Math 5 final proyect Let's say a farmer tries to optimize the way he´s farm works To do so he relays on differential calculus In calculus; Optimization is defined as seeking for the maximum or minimum points using a scalar, real-valued objective function The farmer wishes to start by drawing parameter for every vegetable, A square for the carrots & a Circle for the onions. however, he only has enough money for 120 meters wire to use on both perimeters due to his capital of 12000\$ and the cost of the fence being 100\$/m We can use optimization to find the area of each crop, first we define the formulas.

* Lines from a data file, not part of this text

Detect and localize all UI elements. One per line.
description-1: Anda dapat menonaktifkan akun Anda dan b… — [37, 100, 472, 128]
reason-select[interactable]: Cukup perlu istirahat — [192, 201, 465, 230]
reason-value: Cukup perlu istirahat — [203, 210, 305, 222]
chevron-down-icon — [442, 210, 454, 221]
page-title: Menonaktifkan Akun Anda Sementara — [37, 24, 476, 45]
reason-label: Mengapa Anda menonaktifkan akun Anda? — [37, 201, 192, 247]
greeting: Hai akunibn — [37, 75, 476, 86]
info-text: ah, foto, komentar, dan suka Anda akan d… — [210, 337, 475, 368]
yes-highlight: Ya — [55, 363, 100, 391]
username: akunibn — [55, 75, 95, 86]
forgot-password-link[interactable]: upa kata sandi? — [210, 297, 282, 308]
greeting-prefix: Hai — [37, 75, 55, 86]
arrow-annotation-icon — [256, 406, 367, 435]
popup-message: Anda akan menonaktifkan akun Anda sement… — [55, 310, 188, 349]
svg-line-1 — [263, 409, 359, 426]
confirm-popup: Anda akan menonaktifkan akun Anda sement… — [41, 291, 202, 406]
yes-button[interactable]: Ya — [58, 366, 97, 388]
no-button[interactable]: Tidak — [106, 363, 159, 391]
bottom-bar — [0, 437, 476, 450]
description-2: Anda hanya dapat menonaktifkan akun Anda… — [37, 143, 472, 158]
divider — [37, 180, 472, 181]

The area of the square is given by: l^2 which is x^2
The area of the circle is given by: π*r^2
Therefore the ecuation of the total ares is given by: x^2+πr^2
The perimeter on the other hand is given by: 4x*2πr; which is the sume of the perimeter of the square 4x plus the perimeter of the circle 2πr. If we solve the perimeter ecuation for "r" we obtain a function if variable "x" tha we can substitute on the function of Area. 120= 4x + 2πr
(120-4x)/2π=r
r=(2(30x-x))/π Then we substitute "r" in the original funciton.
A=x^2+(2(30-x)/π)
Then simplify and derivate:
A=x^2+(4(30-x)^2)/π
A= x^2+(4(900-30x+x^2))/π
A=x^2+(3600+120x+x^2)/π
A=(πx^2+3600+120x+x^2)/π
A= (x^2 (π+4)+3600+120x)/π
A= 1/π(x^2 (π+4)+3600-120x)
A'=1/π(2(x+4)x-120) Afterwards we have to equal the expression to zero(0) and solve for x.
1/π (2(π+4)x-120)=0
2(π+4)x=120
(π+4)x=60
x=60/((π+4) )
Then we can substitute further by substituting "x" nad obtain our area.

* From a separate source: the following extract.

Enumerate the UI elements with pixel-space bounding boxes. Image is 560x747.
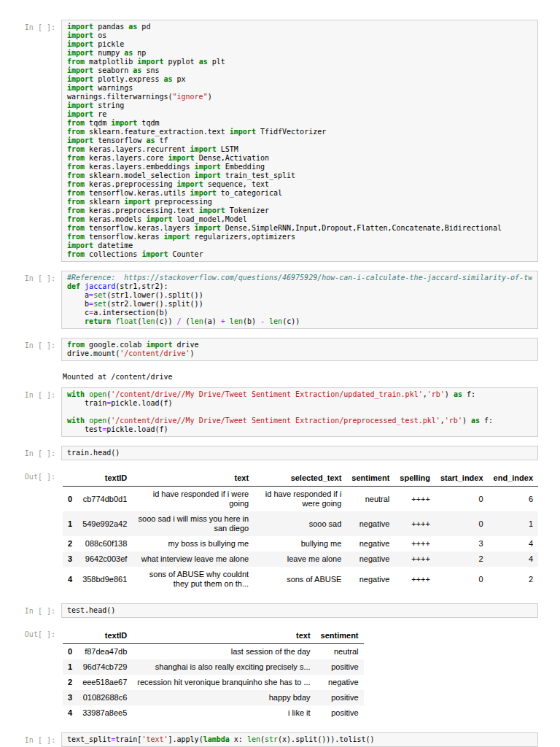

((60/(π+4))^2 (π+4)+3600-120(60/(π+4)))/π=A
(60/(π+4))^2 (π+4)+3600-120(60/(π+4))=A
3600+3600-120(60/(π+4))=A
7120-120(60/(π+4))=A
7120-1008.17=A
A=6111.83m^2
There now you substitute the value in the totl are function to obtain how much each figure will represent. The farmer also wants a model of open boxes with square base, that have a surfface area of 20cm2 . He can afford a couple of boxes with 80\$ at 40\$ each. The equation of Volume of the box is given by:
V=x^2h
And the primary equation to optimize the size of the box is:
S= x^2+4xh=20 the sume of the area of the base plus the area of the sides.

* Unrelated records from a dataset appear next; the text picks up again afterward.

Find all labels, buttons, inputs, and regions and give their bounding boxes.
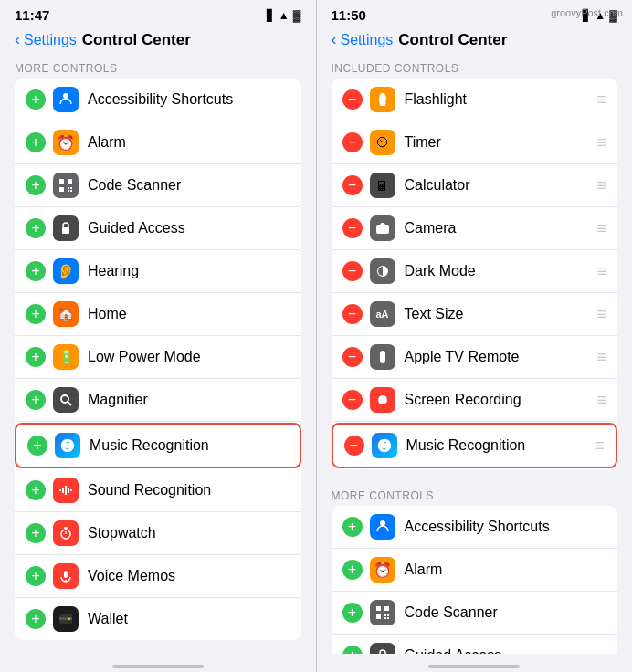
right-panel: 11:50 ▋ ▲ ▓ groovyPost.com ‹ Settings Co… [317, 0, 633, 672]
svg-rect-37 [384, 617, 386, 619]
add-button[interactable]: + [342, 646, 363, 654]
item-label: Home [88, 306, 290, 322]
svg-point-28 [381, 353, 384, 356]
remove-button[interactable]: − [342, 218, 363, 238]
list-item-music-recognition-included[interactable]: − Music Recognition ≡ [332, 423, 618, 468]
remove-button[interactable]: − [344, 436, 364, 456]
time-right: 11:50 [332, 7, 366, 23]
home-indicator-left [0, 654, 316, 672]
remove-button[interactable]: − [342, 175, 363, 195]
list-item[interactable]: − Apple TV Remote ≡ [332, 336, 618, 379]
remove-button[interactable]: − [342, 304, 363, 324]
app-icon [53, 563, 79, 589]
list-item[interactable]: + 🔋 Low Power Mode [15, 336, 301, 379]
list-item[interactable]: + Code Scanner [332, 592, 618, 635]
drag-handle[interactable]: ≡ [587, 436, 605, 456]
add-button[interactable]: + [342, 603, 363, 623]
add-button[interactable]: + [26, 175, 46, 195]
remove-button[interactable]: − [342, 390, 363, 410]
svg-point-9 [61, 395, 68, 403]
list-item[interactable]: + Accessibility Shortcuts [332, 506, 618, 549]
item-label: Low Power Mode [88, 349, 290, 365]
list-item[interactable]: + Wallet [15, 598, 301, 640]
add-button[interactable]: + [26, 132, 46, 152]
add-button[interactable]: + [27, 436, 47, 456]
list-item[interactable]: + Voice Memos [15, 555, 301, 598]
list-item[interactable]: + Guided Access [332, 635, 618, 654]
list-item[interactable]: − Dark Mode ≡ [332, 250, 618, 293]
add-button[interactable]: + [26, 304, 46, 324]
item-label: Guided Access [405, 647, 607, 654]
list-item[interactable]: − Flashlight ≡ [332, 79, 618, 121]
app-icon [370, 387, 395, 413]
drag-handle[interactable]: ≡ [589, 262, 606, 281]
remove-button[interactable]: − [342, 347, 363, 367]
svg-rect-15 [70, 489, 72, 491]
item-label: Alarm [405, 562, 607, 578]
list-item[interactable]: + Sound Recognition [15, 469, 301, 512]
list-item[interactable]: − Camera ≡ [332, 207, 618, 250]
scroll-area-right[interactable]: INCLUDED CONTROLS − Flashlight ≡ − ⏲ Tim… [317, 57, 633, 654]
add-button[interactable]: + [26, 390, 46, 410]
item-label: Dark Mode [405, 263, 590, 279]
add-button[interactable]: + [26, 347, 46, 367]
remove-button[interactable]: − [342, 89, 363, 110]
add-button[interactable]: + [26, 218, 46, 238]
add-button[interactable]: + [26, 261, 46, 281]
add-button[interactable]: + [26, 566, 46, 586]
section-header-included: INCLUDED CONTROLS [317, 57, 633, 79]
svg-rect-8 [62, 227, 69, 234]
remove-button[interactable]: − [342, 261, 363, 281]
list-item[interactable]: + Guided Access [15, 207, 301, 250]
item-label: Wallet [88, 611, 290, 627]
add-button[interactable]: + [26, 480, 46, 500]
scroll-area-left[interactable]: MORE CONTROLS + Accessibility Shortcuts … [0, 57, 316, 654]
add-button[interactable]: + [342, 560, 363, 580]
svg-rect-7 [70, 190, 72, 192]
item-label: Text Size [405, 306, 590, 322]
drag-handle[interactable]: ≡ [589, 133, 606, 152]
list-item[interactable]: + Accessibility Shortcuts [15, 79, 301, 121]
remove-button[interactable]: − [342, 132, 363, 152]
add-button[interactable]: + [26, 609, 46, 629]
svg-rect-13 [65, 486, 67, 495]
drag-handle[interactable]: ≡ [589, 348, 606, 367]
drag-handle[interactable]: ≡ [589, 176, 606, 195]
add-button[interactable]: + [26, 89, 46, 110]
nav-bar-left: ‹ Settings Control Center [0, 26, 316, 57]
back-button-left[interactable]: ‹ Settings [15, 30, 77, 49]
watermark: groovyPost.com [551, 7, 623, 18]
svg-point-0 [63, 93, 68, 99]
list-item[interactable]: + Magnifier [15, 379, 301, 422]
svg-rect-2 [68, 179, 72, 184]
back-button-right[interactable]: ‹ Settings [332, 30, 394, 49]
svg-rect-5 [70, 187, 72, 189]
page-title-left: Control Center [82, 31, 191, 49]
list-item[interactable]: − ⏲ Timer ≡ [332, 121, 618, 164]
svg-line-10 [68, 402, 71, 405]
drag-handle[interactable]: ≡ [589, 90, 606, 110]
list-item-music-recognition[interactable]: + Music Recognition [15, 423, 301, 468]
add-button[interactable]: + [342, 517, 363, 537]
list-item[interactable]: − 🖩 Calculator ≡ [332, 164, 618, 207]
drag-handle[interactable]: ≡ [589, 305, 606, 324]
list-item[interactable]: + Code Scanner [15, 164, 301, 207]
app-icon [370, 600, 395, 625]
svg-rect-32 [376, 606, 381, 611]
section-header-more-left: MORE CONTROLS [0, 57, 316, 79]
list-item[interactable]: + 👂 Hearing [15, 250, 301, 293]
left-panel: 11:47 ▋ ▲ ▓ ‹ Settings Control Center MO… [0, 0, 316, 672]
app-icon [53, 520, 79, 546]
list-item[interactable]: + 🏠 Home [15, 293, 301, 336]
list-item[interactable]: − Screen Recording ≡ [332, 379, 618, 422]
list-item[interactable]: + Stopwatch [15, 512, 301, 555]
drag-handle[interactable]: ≡ [589, 391, 606, 410]
item-label: Voice Memos [88, 568, 290, 584]
chevron-left-icon: ‹ [15, 30, 20, 49]
add-button[interactable]: + [26, 523, 46, 543]
app-icon [370, 87, 395, 112]
list-item[interactable]: − aA Text Size ≡ [332, 293, 618, 336]
list-item[interactable]: + ⏰ Alarm [15, 121, 301, 164]
list-item[interactable]: + ⏰ Alarm [332, 549, 618, 592]
drag-handle[interactable]: ≡ [589, 219, 606, 238]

You solve the equation for "h"and get a funtionc just like we did with "r" in the last problem.
x^2+4xh=20
4xh=20-x^2
h=(20-x^2)/4x

After you obtain the "h" you need to substitute it in the function for volume V=x^2 h.
V= x^2 ((20-x^2)/4x)
V=((20-x^2 ) x^2)/4x
V=(20x^2-x^4)/x
V=5x-x^3/4

We must define the possible domain:
which sould be more than zero and less than the value we are looking for:
v ≥0 A=x^2
x ≥0 and x≤√20
Once that we define the critical numbers:
F’(x)=5-(3x^2)/4
5-(3x^2)/4=0
-(3x^2)/4=-5
3x2=-20
x2=6.67
x=√6.67
x=±2.58
x=2.58cm
Now we can finish by substituting the value in the equation for volume:
5(2.58)-((2.58))/4
V=12.9 – 4.29
V=8.61cm3

And we're done. You obtained the maximum volume of the boxes.